First there is a look back to page 5 & 6 of my sketchbook with a little drawing added of the prints left by fossils in the stone.
I used conté pastel in two colours. I find the marks interesting, but the stones do not offer the material I need for this project. I included them – like everything from page 1 to page 8 – because I like them and for other ideas they might spark off.
Here on page 9 is the piece of wall I finally chose for further study.
I took rubbings from some of the individual stones with tissue paper and a 6 B graphite mine. I used a lot of pressure and rubbed intensely in an attempt to feel the texture of the stones through the paper. The result is very detailed, sometimes too dense, like the one on page 12 below.
I traced the negative spaces from the photograph to sandwich paper and numbered the stones (page 15 upper).This was not yet intended as shape observation but as a way of keeping order.
The print with the tonal reduction done on the computer (page 15 lower) was made for comparison – do I have to do it all by hand? It seems so.
Another little sidetrack on page 16 lower: The print gave me the idea to spread viridian ink and a layer of black oil pastel over a ground of reddish and brown wax crayons and scrape the layers away. The viridian ink was not a good idea.

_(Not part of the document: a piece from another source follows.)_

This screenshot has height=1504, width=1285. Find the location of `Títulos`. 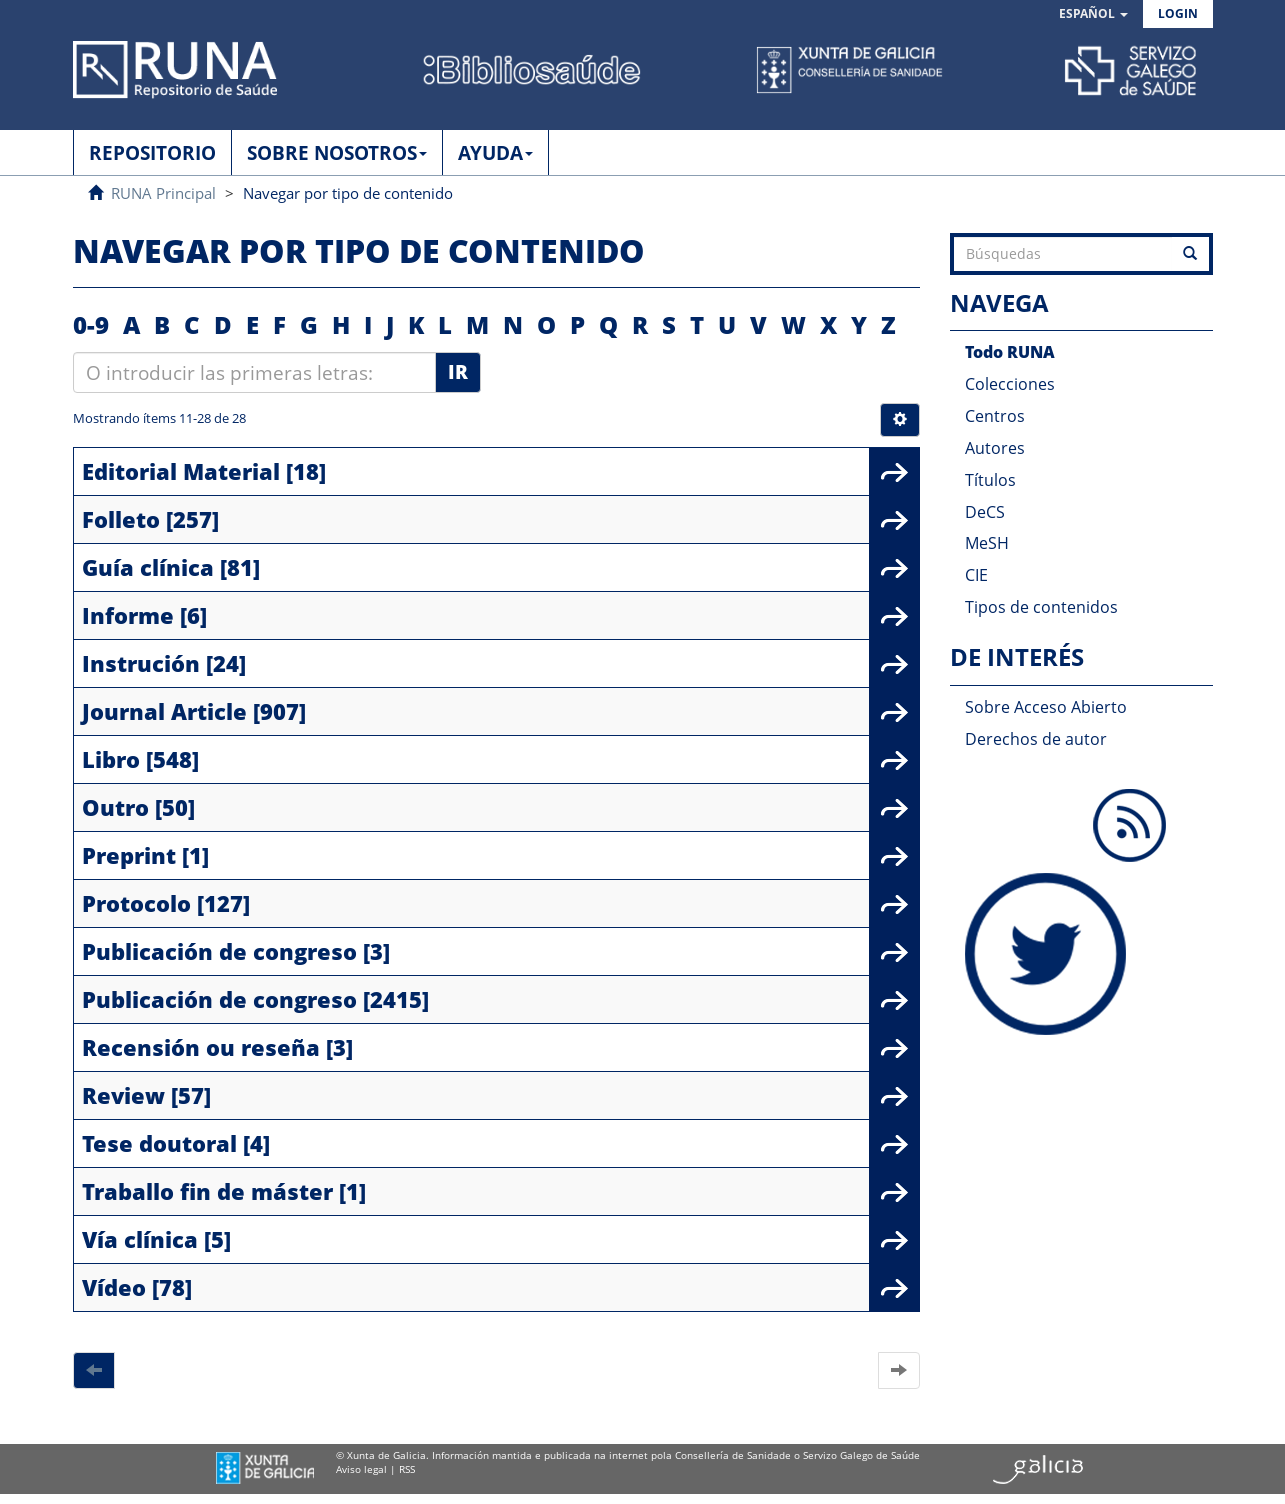 Títulos is located at coordinates (990, 480).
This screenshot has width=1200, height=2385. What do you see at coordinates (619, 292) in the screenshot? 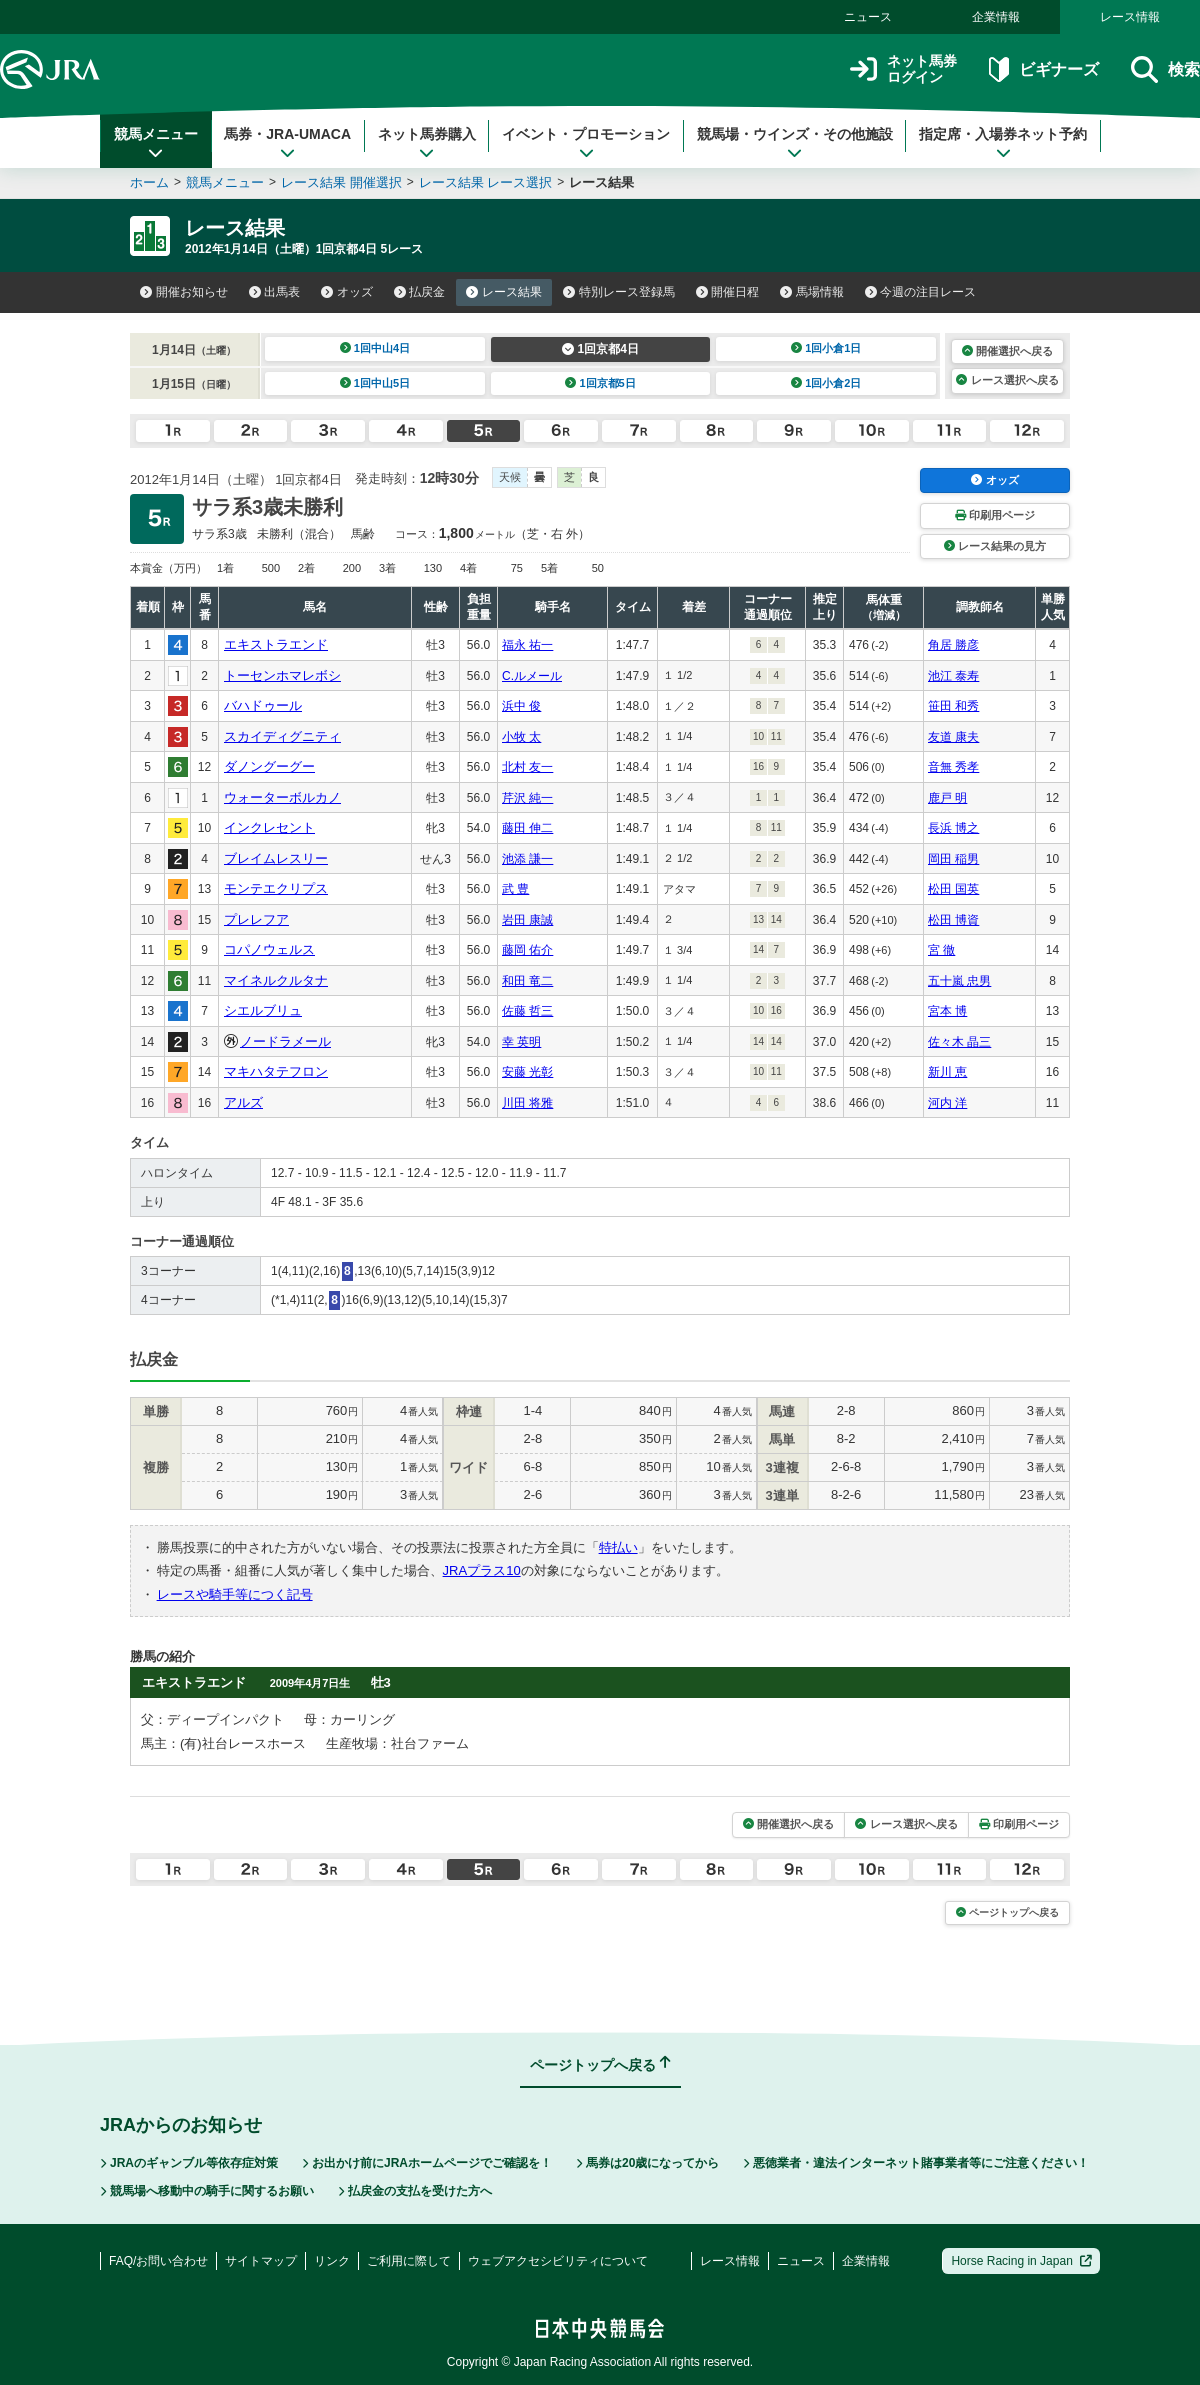 I see `特別レース登録馬` at bounding box center [619, 292].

My wall in clouded weather with torn leftovers from papers I had coloured for further work (see pages 29 to 31 below). | First rubbing done in conté crayon on copy paper. |
Page 21 + 22
I was curious to explore the texture caught in the graphite rubbings (this one from page 14) a little more. So I made enlarged fotocopies. I coated a sheet of drawing paper with black oil colour, placed a blank sheet of slightly lighter drawing paper on it and the copies on top. I traced the features that seemed important to me with a ballpoint pen. The lines of oil colour (page 21) are a bit blurred and have a textural feel.
While doing this the zigzag motion of my hand reminded me of a sewing machine doing zigzag stitch. Perhaps an idea for machine stitching on soluble fabric?
Following Sians suggestions I worked with rubbings on coloured papers. (I should have read the instructions in the module more carefully!)
Page 28 + 28 a: Rubbing taken with transparent oil pastel washed with watercolour on copy paper |
Page 29 + 29 a: On acryl coloured tissue paper (feels very interesting, thin and supple but resilient), made with a wax crayon using very light pressure. |
Page 30: Wax crayon on acryl coloured wrapping paper which was already rather crumpled, giving additional texture. |
I spent a lot of time working with the rubbings and exploring the texture. It was a lot of fun, also the experiments helped me to clarify my ideas of what I could use for further work in the module.
Still I could have saved time, I think, with a little organisation. It might have been useful for instance to make a list of suitable colours and papers. I will try to keep that in mind when starting to work with colours in the next chapter.
And: read the module carefully – read the module carefully – to be repeated.